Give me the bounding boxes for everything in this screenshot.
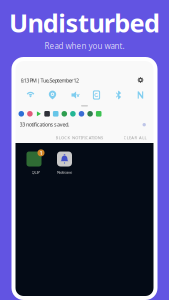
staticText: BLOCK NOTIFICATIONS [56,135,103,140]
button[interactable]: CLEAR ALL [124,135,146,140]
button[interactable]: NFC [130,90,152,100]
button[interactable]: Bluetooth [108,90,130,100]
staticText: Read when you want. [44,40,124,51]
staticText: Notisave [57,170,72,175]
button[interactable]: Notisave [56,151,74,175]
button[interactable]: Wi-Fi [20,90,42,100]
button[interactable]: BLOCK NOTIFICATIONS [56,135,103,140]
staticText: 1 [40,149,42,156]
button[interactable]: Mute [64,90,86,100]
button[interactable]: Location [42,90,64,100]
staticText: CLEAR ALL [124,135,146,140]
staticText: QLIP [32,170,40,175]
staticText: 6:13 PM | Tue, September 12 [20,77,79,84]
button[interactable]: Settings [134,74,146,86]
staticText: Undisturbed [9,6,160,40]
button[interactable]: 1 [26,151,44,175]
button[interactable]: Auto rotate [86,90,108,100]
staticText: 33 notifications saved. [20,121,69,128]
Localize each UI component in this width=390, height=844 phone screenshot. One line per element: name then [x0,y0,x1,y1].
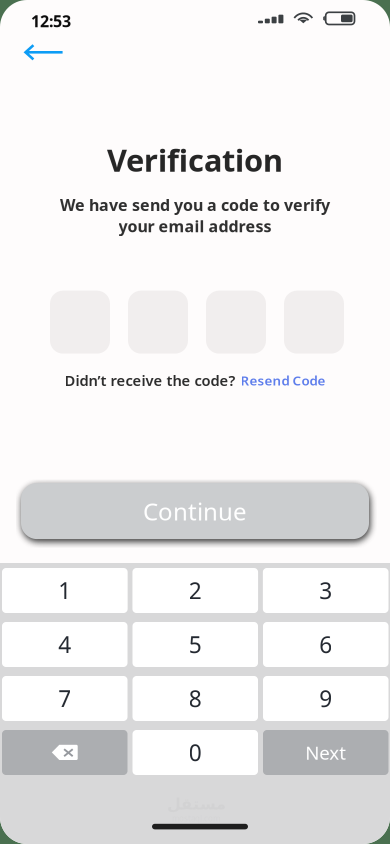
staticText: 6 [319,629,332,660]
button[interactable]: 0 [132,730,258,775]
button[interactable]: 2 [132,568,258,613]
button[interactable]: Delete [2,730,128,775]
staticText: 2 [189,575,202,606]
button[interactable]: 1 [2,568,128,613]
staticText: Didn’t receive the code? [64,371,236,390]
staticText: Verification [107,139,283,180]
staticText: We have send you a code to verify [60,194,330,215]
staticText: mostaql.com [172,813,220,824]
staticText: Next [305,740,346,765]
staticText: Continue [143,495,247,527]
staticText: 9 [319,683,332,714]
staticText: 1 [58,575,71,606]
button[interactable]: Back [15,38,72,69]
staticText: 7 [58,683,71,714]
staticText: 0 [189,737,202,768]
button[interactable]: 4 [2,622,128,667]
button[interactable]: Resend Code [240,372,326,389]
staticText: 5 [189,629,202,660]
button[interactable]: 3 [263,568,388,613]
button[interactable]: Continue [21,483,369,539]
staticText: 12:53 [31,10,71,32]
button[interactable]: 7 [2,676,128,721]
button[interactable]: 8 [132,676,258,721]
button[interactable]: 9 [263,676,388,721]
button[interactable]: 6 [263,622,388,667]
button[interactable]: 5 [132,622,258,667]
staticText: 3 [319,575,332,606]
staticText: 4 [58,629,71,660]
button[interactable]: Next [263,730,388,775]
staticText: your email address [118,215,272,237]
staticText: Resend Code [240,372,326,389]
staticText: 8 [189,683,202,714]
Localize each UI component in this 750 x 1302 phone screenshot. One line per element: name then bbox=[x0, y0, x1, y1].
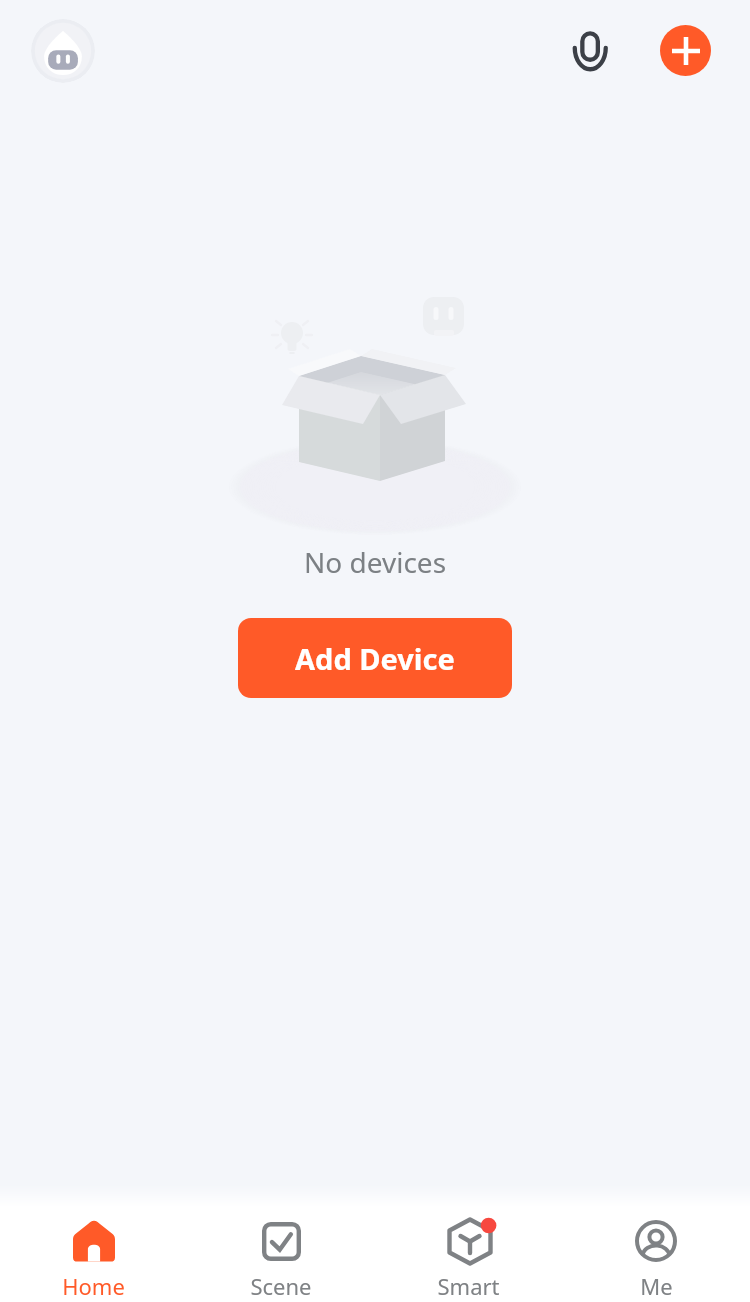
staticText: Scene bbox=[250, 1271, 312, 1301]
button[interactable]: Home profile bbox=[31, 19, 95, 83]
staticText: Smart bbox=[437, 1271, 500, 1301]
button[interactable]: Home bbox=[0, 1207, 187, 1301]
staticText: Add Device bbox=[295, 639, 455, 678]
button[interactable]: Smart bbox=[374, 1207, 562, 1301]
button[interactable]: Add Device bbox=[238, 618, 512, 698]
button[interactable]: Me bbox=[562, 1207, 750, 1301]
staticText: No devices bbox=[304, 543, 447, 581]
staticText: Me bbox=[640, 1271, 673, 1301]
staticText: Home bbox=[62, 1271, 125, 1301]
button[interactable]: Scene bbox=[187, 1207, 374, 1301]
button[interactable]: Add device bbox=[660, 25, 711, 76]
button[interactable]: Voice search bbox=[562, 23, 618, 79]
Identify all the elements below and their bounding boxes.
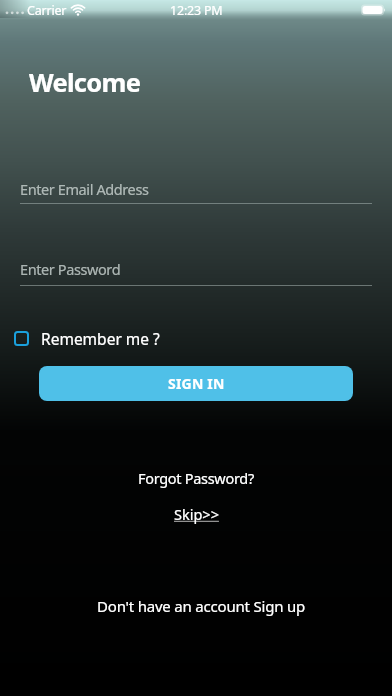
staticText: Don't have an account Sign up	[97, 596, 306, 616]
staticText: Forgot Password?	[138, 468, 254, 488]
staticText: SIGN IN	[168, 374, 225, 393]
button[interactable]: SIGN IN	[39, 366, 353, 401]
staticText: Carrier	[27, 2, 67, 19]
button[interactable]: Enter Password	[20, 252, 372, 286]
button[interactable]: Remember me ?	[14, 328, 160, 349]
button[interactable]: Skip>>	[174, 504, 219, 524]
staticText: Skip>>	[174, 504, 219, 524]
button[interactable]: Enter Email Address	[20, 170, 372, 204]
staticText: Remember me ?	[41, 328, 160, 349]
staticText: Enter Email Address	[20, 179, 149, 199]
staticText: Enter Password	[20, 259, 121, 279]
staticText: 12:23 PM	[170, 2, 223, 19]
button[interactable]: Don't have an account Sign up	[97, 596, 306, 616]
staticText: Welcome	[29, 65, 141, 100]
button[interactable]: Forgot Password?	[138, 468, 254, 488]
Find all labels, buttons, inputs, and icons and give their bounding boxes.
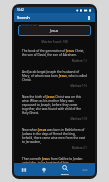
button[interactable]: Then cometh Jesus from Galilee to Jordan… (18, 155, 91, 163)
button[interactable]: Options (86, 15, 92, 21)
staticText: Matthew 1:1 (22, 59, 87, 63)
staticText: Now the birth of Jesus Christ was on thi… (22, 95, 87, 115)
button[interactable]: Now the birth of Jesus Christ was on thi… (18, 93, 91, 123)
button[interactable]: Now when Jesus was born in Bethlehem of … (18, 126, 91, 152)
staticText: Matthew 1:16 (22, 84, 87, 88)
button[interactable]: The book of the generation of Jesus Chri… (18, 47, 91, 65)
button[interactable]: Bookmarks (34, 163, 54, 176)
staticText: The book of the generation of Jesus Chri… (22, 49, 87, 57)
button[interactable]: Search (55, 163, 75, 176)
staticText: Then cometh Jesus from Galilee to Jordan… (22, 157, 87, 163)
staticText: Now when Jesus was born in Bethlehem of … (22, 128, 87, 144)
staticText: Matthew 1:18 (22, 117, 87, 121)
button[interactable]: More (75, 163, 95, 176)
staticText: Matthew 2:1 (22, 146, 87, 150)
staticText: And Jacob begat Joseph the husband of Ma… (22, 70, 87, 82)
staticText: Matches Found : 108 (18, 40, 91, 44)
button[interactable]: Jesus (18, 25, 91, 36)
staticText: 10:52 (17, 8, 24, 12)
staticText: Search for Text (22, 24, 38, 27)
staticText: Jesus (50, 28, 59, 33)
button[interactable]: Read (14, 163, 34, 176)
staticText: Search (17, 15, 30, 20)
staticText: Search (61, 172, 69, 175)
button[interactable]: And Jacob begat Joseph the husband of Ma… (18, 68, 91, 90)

==

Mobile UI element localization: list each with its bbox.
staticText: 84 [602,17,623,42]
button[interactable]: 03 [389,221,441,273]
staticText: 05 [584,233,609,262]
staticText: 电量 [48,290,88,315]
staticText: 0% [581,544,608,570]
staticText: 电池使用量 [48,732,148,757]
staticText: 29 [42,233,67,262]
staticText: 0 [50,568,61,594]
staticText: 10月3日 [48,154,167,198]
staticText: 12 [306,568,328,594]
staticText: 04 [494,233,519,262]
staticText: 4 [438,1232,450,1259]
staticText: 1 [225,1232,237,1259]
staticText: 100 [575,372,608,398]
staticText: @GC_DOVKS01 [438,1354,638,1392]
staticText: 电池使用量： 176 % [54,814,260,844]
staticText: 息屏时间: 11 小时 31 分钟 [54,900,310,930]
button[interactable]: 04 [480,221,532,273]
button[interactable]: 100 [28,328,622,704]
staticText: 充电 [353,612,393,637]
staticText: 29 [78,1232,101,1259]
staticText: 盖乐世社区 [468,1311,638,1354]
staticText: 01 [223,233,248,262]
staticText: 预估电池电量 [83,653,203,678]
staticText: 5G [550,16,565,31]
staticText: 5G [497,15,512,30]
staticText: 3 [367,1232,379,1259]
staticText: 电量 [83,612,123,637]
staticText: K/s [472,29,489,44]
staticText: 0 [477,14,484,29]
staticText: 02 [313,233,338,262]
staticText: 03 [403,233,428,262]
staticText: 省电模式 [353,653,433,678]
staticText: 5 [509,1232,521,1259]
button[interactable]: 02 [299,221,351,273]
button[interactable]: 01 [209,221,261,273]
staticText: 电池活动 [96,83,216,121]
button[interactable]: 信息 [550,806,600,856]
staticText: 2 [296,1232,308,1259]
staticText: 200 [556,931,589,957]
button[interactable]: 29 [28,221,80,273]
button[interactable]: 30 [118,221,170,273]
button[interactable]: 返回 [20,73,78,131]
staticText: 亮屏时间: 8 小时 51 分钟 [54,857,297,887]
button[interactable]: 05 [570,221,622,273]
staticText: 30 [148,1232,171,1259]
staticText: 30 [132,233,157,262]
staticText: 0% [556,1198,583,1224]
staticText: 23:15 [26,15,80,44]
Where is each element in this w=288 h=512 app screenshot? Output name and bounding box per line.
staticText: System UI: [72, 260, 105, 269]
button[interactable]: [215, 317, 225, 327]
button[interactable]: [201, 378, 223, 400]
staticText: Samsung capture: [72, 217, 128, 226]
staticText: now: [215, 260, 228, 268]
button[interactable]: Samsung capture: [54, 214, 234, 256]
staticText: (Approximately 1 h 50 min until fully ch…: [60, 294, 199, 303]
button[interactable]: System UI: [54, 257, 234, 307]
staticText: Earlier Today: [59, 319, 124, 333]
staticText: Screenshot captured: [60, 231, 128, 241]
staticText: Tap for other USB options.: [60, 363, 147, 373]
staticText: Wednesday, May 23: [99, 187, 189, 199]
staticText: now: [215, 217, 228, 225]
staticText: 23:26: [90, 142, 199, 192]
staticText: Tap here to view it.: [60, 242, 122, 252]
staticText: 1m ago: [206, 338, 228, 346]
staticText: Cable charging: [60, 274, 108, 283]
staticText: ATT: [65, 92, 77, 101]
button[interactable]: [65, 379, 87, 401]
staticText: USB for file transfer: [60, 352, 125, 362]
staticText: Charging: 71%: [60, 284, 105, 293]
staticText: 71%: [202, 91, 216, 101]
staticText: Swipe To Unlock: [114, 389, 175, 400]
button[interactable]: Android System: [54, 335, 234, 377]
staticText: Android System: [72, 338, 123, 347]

--

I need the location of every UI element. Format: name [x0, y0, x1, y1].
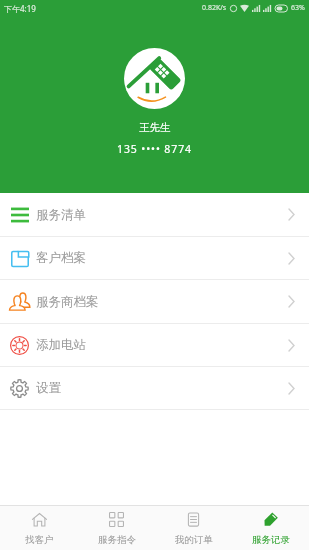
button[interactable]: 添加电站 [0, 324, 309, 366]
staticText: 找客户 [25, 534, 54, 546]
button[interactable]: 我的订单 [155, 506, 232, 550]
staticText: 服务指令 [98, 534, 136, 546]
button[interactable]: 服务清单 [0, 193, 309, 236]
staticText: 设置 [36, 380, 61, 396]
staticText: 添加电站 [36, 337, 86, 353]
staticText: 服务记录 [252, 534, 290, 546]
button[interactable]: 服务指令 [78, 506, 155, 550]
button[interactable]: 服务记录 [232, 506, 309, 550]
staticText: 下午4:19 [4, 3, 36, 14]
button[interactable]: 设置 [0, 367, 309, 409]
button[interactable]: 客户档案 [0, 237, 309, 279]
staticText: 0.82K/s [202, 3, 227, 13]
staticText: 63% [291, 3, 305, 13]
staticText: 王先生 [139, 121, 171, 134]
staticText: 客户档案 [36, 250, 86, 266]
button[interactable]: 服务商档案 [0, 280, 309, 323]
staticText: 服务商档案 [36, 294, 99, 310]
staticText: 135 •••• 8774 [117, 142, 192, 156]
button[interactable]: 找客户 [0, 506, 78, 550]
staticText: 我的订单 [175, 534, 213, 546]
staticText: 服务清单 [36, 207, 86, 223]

> [WORK INSTRUCTION]:
Go through the records above. Copy each line in which the string "Jesus" appears.

> [YOUR SOLUTION]:
button[interactable]: Then cometh Jesus from Galilee to Jordan… (18, 155, 91, 163)
staticText: Now the birth of Jesus Christ was on thi… (22, 95, 87, 115)
button[interactable]: Now the birth of Jesus Christ was on thi… (18, 93, 91, 123)
button[interactable]: Now when Jesus was born in Bethlehem of … (18, 126, 91, 152)
button[interactable]: The book of the generation of Jesus Chri… (18, 47, 91, 65)
staticText: The book of the generation of Jesus Chri… (22, 49, 87, 57)
staticText: Then cometh Jesus from Galilee to Jordan… (22, 157, 87, 163)
staticText: Now when Jesus was born in Bethlehem of … (22, 128, 87, 144)
button[interactable]: Jesus (18, 25, 91, 36)
staticText: Jesus (50, 28, 59, 33)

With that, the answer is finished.